Atoms of cyclic edge connectivity in regular graphs

Abstract

A cyclic edge-cut of a connected graph \(G\) is an edge set, the removal of which separates two cycles. If \(G\) has a cyclic edge-cut, then it is called cyclically separable. For a cyclically separable graph \(G\), the cyclic edge connectivity of a graph \(G\), denoted by \(\lambda _c(G)\), is the minimum cardinality over all cyclic edge cuts. Let \(X\) be a non-empty proper subset of \(V(G)\). If \([X,\overline{X}]=\{xy\in E(G)\ |\ x\in X, y\in \overline{X}\}\) is a minimum cyclic edge cut of \(G\), then \(X\) is called a \(\lambda _c\) -fragment of \(G\). A \(\lambda _c\)-fragment with minimum cardinality is called a \(\lambda _c\) -atom. Let \(G\) be a \(k (k\ge 3)\)-regular cyclically separable graph with \(\lambda _c(G)<g(k-2)\), where \(g\) is the girth of \(G\).
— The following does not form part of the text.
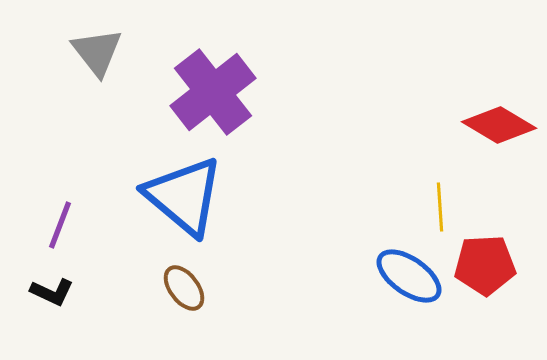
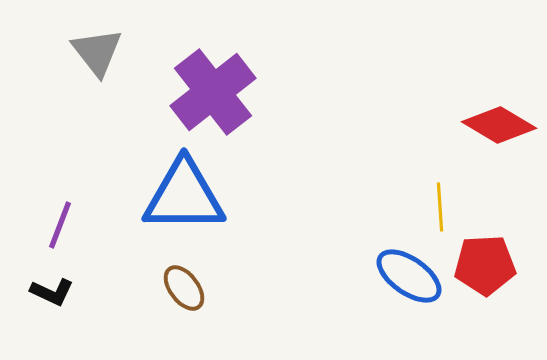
blue triangle: rotated 40 degrees counterclockwise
A combination of the results of Nedela and Skoviera (Math Slovaca 45:481–499, 1995) and Xu and Liu (Australas J Combin 30:41–49, 2004) gives that if \(k\ne 5\) then any two distinct \(\lambda _c\)-atoms of \(G\) are disjoint. The remaining case of \(k=5\) is considered in this paper, and a new proof for Nedela and Škoviera’s result is also given. As a result, we obtain the following result. If \(X\) and \(X'\) are two distinct \(\lambda _c\)-atoms of \(G\) such that \(X\cap X'\ne \emptyset \), then \((k,g)=(5,3)\) and \(G[X]\cong K_4\). As corollaries, several previous results are easily obtained.